The VI-HPS Consortium (www.vi-hps.org) gathers the main academic institutions developing open source performance analysis tools : Jülich Supercomputing Center, Technische Universität Dresden, Universität Stuttgart, Technische Universität Munchen, RWTH Aachen, Université de Versailles Saint Quentin en Yvelines, Barcelona Supercomputing Center, Lawrence Livermore Laboratory, University of Oregon, University of Tennessee. Created in 2007, this consortium has ever since promoted the use of the tools developed by its members. Thus, every year, both a workshop and a tutorial session have been organised at SC conference (Supercomputing). Also, Tuning Workshops take place two or three times a year. During these 5 days long Tuning Workshops, not only the tools from the different partners are presented but participants can also test these tools on their own applications during hands-on sessions.
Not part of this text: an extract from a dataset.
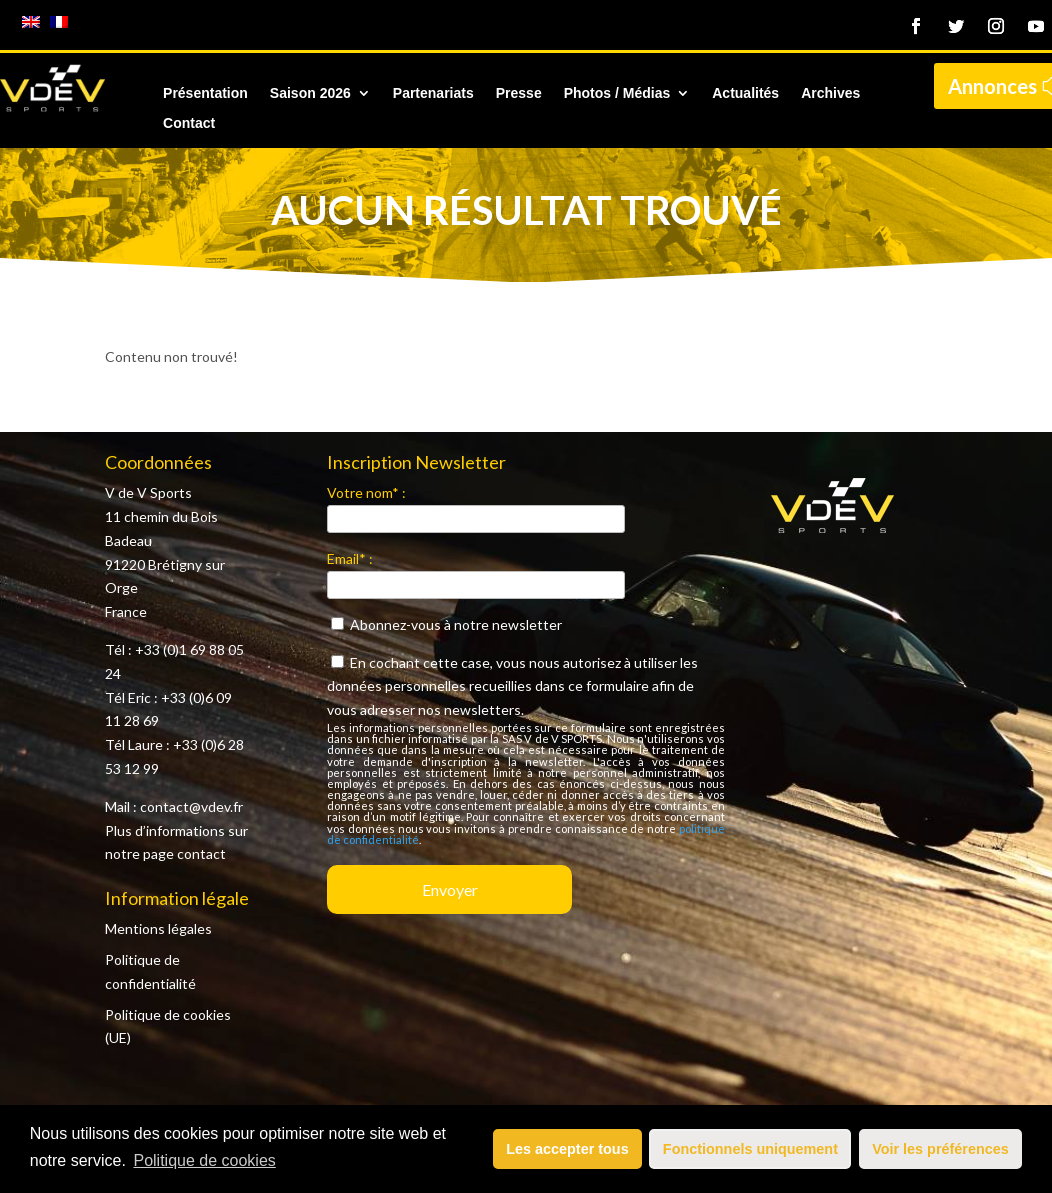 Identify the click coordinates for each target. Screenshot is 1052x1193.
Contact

ECR organised the 26th session of this Tuning Workshop on the site of TERATEC from October 16th to 20th (see detailed program at http://www.vi-hps.org/training/tws/tw26.html). CEA provided the necessary hardware infrastructure, in particular INTI machines which made it possible to implement all the tools and make the hands-on sessions successful.

This Tuning Workshop attracted 20 participants from both academia (CEA, CORIA, X, UVSQ, EPFL) and industry (EOLEN, NEOXIA). Various applicative domains were represented; from classical ones such as CFD or molecular dynamic to “hotter” ones such as Machine Learning and Blue Brain Project.